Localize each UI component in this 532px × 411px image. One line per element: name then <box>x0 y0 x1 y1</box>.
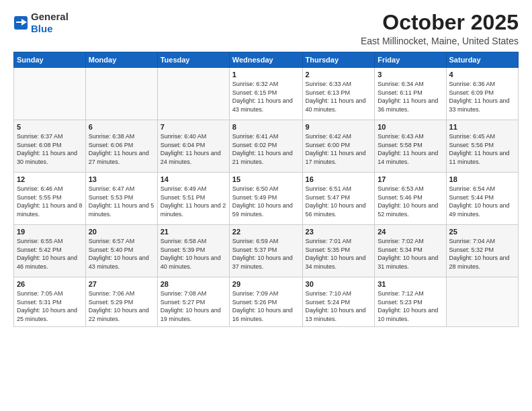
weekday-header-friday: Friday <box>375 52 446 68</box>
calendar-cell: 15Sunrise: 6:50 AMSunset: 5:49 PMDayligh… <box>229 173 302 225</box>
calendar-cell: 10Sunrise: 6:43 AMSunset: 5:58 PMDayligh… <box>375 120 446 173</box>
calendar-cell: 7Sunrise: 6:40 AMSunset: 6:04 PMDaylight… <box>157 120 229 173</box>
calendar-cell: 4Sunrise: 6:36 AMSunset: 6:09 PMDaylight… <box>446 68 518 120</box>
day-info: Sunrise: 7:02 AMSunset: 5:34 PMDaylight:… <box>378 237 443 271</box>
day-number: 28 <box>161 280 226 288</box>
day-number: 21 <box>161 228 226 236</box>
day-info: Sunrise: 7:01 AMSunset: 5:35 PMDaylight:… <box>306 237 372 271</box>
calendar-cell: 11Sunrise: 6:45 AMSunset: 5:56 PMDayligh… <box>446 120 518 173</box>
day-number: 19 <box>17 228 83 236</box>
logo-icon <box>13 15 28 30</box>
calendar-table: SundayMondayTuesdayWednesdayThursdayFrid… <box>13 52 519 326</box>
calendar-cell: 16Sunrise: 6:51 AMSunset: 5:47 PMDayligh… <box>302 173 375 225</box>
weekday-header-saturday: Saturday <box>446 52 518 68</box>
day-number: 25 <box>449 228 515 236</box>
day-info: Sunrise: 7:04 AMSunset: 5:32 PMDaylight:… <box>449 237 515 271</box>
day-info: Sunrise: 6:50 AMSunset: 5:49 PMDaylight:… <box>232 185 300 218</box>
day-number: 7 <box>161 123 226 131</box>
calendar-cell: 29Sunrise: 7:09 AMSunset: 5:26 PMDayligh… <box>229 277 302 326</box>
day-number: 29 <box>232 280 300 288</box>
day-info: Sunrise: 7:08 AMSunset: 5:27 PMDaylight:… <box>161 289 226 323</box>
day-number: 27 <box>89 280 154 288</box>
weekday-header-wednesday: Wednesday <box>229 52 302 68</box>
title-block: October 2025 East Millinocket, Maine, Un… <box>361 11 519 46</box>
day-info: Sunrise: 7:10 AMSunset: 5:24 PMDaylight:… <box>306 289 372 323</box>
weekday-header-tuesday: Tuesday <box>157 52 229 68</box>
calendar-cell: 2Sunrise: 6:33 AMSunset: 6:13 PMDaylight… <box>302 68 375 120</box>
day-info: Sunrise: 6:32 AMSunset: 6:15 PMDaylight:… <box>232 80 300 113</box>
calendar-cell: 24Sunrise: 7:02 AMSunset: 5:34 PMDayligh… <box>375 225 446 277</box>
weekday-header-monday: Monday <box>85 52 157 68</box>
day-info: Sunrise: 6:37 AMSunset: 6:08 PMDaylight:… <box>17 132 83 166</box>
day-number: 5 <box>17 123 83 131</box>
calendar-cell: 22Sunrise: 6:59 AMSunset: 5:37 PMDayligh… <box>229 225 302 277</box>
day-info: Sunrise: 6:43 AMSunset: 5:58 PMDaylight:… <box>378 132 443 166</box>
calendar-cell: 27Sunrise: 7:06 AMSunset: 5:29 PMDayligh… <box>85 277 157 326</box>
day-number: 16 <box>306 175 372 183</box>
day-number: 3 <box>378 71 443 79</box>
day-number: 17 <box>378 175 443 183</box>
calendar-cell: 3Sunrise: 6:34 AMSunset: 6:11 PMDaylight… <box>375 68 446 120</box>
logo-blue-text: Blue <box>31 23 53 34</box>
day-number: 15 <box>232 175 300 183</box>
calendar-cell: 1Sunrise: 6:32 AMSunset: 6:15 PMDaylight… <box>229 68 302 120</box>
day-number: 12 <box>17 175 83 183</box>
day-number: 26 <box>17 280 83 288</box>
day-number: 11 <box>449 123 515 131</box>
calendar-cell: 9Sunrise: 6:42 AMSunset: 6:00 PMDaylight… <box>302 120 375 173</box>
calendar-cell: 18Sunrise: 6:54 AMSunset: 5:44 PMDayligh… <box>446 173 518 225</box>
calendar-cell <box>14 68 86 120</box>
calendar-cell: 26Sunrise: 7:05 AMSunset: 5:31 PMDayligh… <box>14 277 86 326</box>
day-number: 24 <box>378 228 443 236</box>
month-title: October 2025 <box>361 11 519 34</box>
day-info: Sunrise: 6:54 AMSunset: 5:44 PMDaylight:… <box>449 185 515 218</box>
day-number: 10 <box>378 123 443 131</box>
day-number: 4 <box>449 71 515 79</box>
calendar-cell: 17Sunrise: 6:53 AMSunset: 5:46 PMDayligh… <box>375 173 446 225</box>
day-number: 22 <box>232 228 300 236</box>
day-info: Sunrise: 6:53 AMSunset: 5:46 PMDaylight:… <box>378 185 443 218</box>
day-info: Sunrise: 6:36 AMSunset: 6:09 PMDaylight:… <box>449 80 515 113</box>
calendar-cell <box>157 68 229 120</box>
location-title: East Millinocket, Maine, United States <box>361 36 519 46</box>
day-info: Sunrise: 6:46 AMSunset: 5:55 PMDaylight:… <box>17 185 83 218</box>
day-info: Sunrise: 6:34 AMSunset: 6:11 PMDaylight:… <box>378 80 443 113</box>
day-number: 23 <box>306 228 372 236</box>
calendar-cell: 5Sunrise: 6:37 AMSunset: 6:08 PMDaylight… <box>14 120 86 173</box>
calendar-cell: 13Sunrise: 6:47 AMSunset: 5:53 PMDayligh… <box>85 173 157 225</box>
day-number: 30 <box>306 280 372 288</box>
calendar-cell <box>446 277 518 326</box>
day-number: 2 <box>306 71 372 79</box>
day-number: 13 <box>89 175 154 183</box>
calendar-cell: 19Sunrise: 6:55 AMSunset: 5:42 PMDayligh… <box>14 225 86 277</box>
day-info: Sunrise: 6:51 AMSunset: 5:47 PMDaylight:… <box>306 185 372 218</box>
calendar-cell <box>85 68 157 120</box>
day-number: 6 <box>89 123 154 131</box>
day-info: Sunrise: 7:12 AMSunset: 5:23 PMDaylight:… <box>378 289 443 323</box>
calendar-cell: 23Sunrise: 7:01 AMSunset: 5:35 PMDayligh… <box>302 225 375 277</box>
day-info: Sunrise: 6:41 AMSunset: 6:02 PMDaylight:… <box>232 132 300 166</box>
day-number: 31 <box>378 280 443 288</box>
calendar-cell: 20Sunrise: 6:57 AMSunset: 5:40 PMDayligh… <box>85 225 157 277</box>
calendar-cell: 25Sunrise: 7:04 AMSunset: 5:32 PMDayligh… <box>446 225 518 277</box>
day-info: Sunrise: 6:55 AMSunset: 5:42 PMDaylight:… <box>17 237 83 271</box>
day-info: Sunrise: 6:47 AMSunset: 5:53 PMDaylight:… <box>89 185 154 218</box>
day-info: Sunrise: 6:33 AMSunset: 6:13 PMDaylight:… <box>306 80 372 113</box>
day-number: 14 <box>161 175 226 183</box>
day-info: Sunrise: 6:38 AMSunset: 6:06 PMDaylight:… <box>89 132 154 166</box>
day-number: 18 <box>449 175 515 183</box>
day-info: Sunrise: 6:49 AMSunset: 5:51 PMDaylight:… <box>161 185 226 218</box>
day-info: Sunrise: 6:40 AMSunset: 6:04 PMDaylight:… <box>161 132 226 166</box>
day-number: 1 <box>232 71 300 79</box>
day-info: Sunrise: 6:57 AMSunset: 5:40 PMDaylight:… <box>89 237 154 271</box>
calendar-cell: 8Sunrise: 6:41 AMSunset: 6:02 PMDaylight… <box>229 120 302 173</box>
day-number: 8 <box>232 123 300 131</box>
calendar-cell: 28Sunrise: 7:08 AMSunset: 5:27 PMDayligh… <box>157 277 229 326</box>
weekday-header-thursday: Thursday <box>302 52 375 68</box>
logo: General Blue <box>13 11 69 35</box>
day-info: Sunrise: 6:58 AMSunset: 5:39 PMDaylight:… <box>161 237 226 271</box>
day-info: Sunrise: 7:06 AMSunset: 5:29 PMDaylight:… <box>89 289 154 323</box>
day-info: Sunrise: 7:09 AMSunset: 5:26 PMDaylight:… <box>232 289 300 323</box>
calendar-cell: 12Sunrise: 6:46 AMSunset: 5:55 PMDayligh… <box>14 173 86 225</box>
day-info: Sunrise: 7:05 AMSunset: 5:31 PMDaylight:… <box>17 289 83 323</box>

********

## THE TASK:
Show the lines where the word "Maine" appears in the entries.

## FINISHED TASK:
title-block: October 2025 East Millinocket, Maine, Un… <box>361 11 519 46</box>
location-title: East Millinocket, Maine, United States <box>361 36 519 46</box>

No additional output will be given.